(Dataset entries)

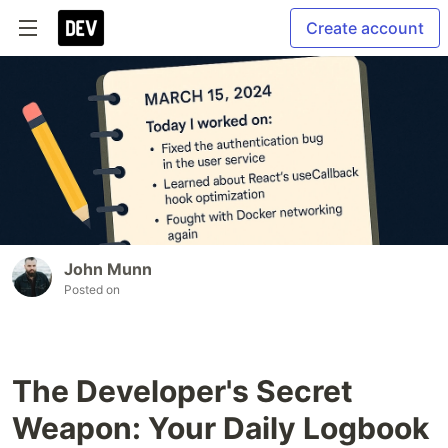
Create account
John Munn
Posted on
The Developer's Secret
Weapon: Your Daily Logbook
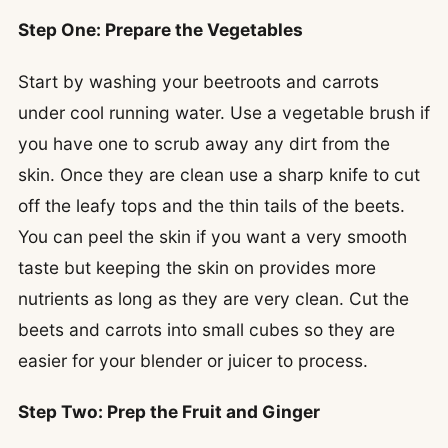
Step One: Prepare the Vegetables
Start by washing your beetroots and carrots
under cool running water. Use a vegetable brush if
you have one to scrub away any dirt from the
skin. Once they are clean use a sharp knife to cut
off the leafy tops and the thin tails of the beets.
You can peel the skin if you want a very smooth
taste but keeping the skin on provides more
nutrients as long as they are very clean. Cut the
beets and carrots into small cubes so they are
easier for your blender or juicer to process.
Step Two: Prep the Fruit and Ginger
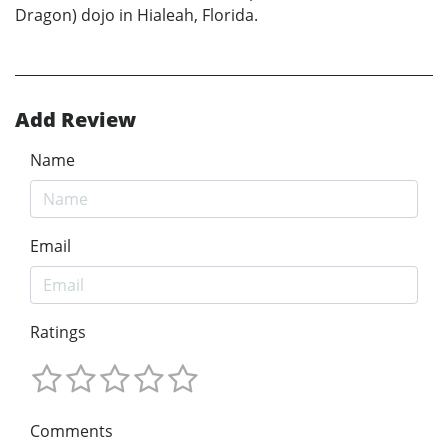
Dragon) dojo in Hialeah, Florida.
Add Review
Name
Email
Ratings
Comments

**WORK ORDER**
Leave out the pictures and repeat exactly the lines from the one containing "nutrients as long" through the last line of the entries.

**YOUR SOLUTION**
nutrients as long as they are very clean. Cut the
beets and carrots into small cubes so they are
easier for your blender or juicer to process.
Step Two: Prep the Fruit and Ginger
Dragon) dojo in Hialeah, Florida.
Add Review
Name
Email
Ratings
Comments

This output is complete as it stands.